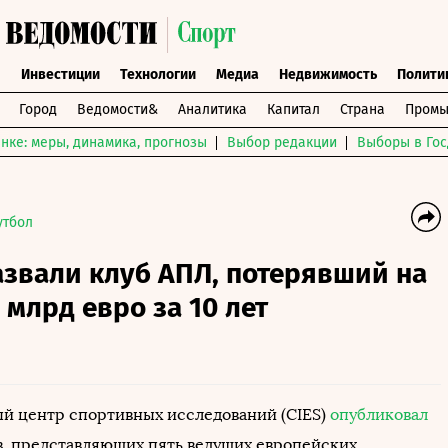
ы
Инвестиции
Технологии
Медиа
Недвижимость
Полити
Город
Ведомости&
Аналитика
Капитал
Страна
Промы
нке: меры, динамика, прогнозы
Выбор редакции
Выборы в Гос
утбол
звали клуб АПЛ, потерявший на
 млрд евро за 10 лет
 центр спортивных исследований (CIES)
опубликовал
в, представляющих пять ведущих европейских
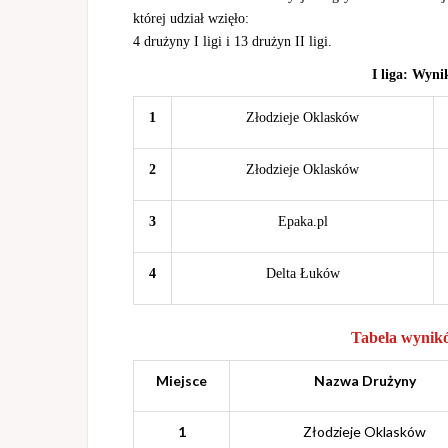
której
udział wzięło:
4 drużyny I ligi i 13 drużyn II ligi.
I liga: Wyni
1
Złodzieje Oklasków
2
Złodzieje Oklasków
3
Epaka.pl
4
Delta Łuków
Tabela wynikó
Miejsce
Nazwa Drużyny
1
Złodzieje Oklasków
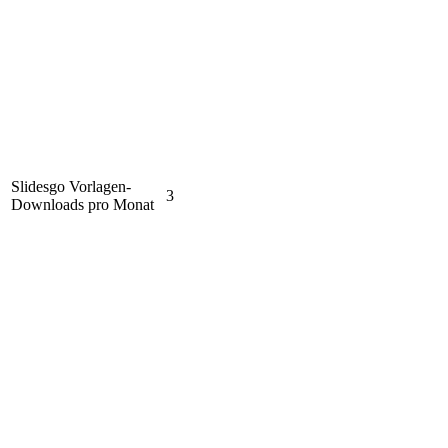
Slidesgo Vorlagen-
3
Downloads pro Monat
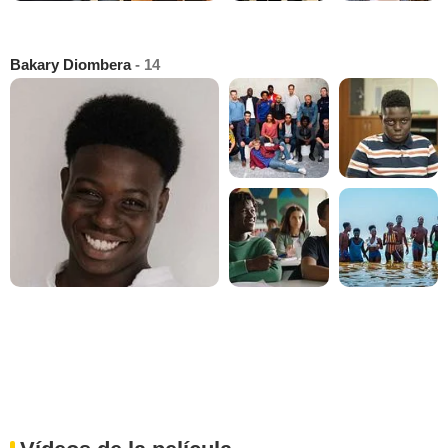
Bakary Diombera
- 14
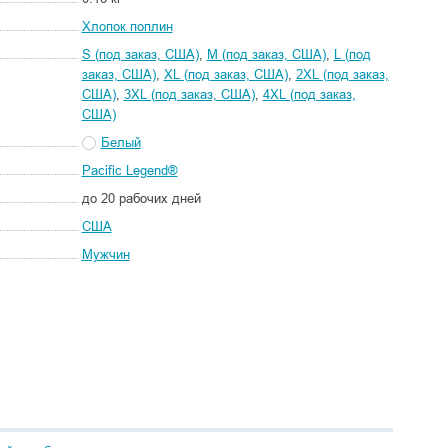
Хлопок поплин
S (под заказ, США)
,
M (под заказ, США)
,
L (под
заказ, США)
,
XL (под заказ, США)
,
2XL (под заказ,
США)
,
3XL (под заказ, США)
,
4XL (под заказ,
США)
Белый
Pacific Legend®
до 20 рабочих дней
США
Мужчин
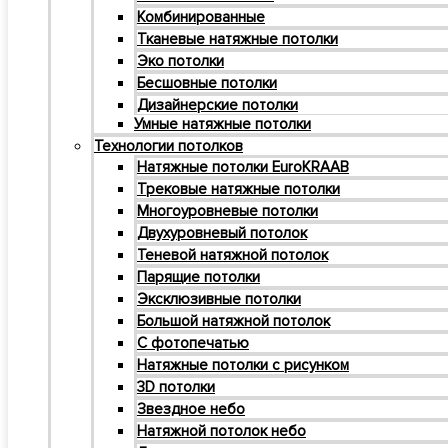
Комбинированные
Тканевые натяжные потолки
Эко потолки
Бесшовные потолки
Дизайнерские потолки
Умные натяжные потолки
Технологии потолков
Натяжные потолки EuroKRAAB
Трековые натяжные потолки
Многоуровневые потолки
Двухуровневый потолок
Теневой натяжной потолок
Парящие потолки
Эксклюзивные потолки
Большой натяжной потолок
С фотопечатью
Натяжные потолки с рисунком
3D потолки
Звездное небо
Натяжной потолок небо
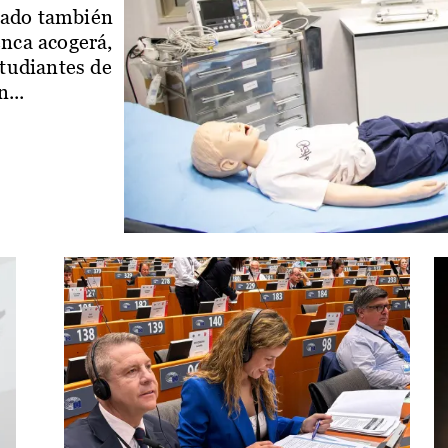
iado también
enca acogerá,
studiantes de
...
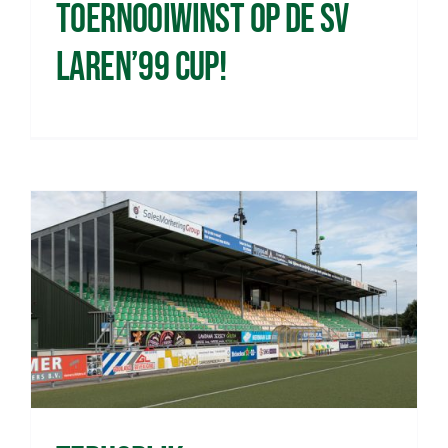
toernooiwinst op de sv
Laren’99 Cup!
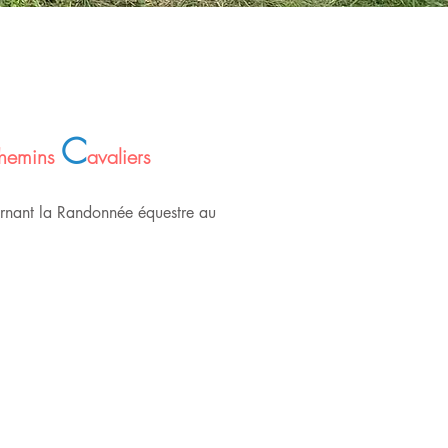
C
hemins
avaliers
cernant la Randonnée équestre au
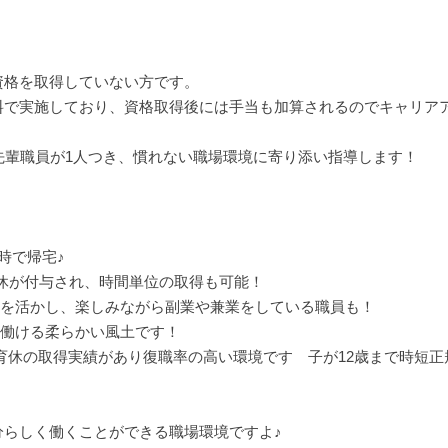
格を取得していない方です。
で実施しており、資格取得後には手当も加算されるのでキャリア
先輩職員が1人つき、慣れない職場環境に寄り添い指導します！
時で帰宅♪
休が付与され、時間単位の取得も可能！
かし、楽しみながら副業や兼業をしている職員も！
働ける柔らかい風土です！
育休の取得実績があり復職率の高い環境です 子が12歳まで時短正
分らしく働くことができる職場環境ですよ♪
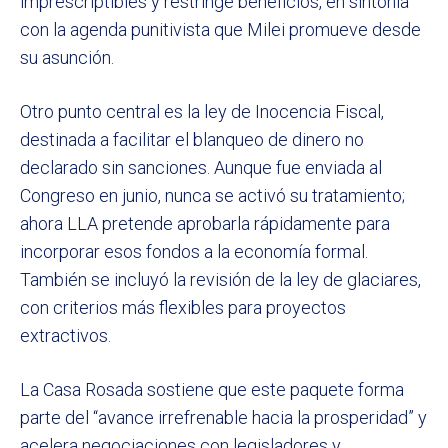
imprescriptibles y restringe beneficios, en sintonía
con la agenda punitivista que Milei promueve desde
su asunción.
Otro punto central es la ley de Inocencia Fiscal,
destinada a facilitar el blanqueo de dinero no
declarado sin sanciones. Aunque fue enviada al
Congreso en junio, nunca se activó su tratamiento;
ahora LLA pretende aprobarla rápidamente para
incorporar esos fondos a la economía formal.
También se incluyó la revisión de la ley de glaciares,
con criterios más flexibles para proyectos
extractivos.
La Casa Rosada sostiene que este paquete forma
parte del “avance irrefrenable hacia la prosperidad” y
acelera negociaciones con legisladores y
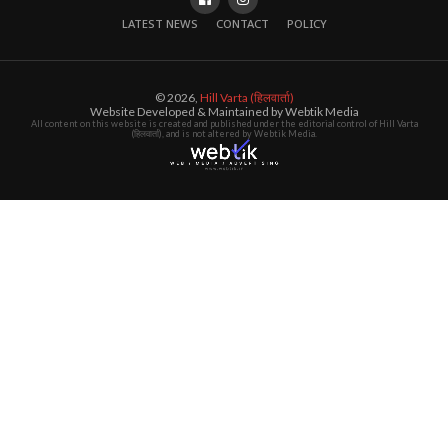
LATEST NEWS
CONTACT
POLICY
© 2026,
Hill Varta (हिलवार्ता)
Website Developed & Maintained by Webtik Media
All content on this website is created and published under the editorial control of Hill Varta
(हिलवार्ता), and is not altered by Webtik Media.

=======

From the records above, count how many lines hold the string "Media", then give only that number.

TASK OUTPUT »
2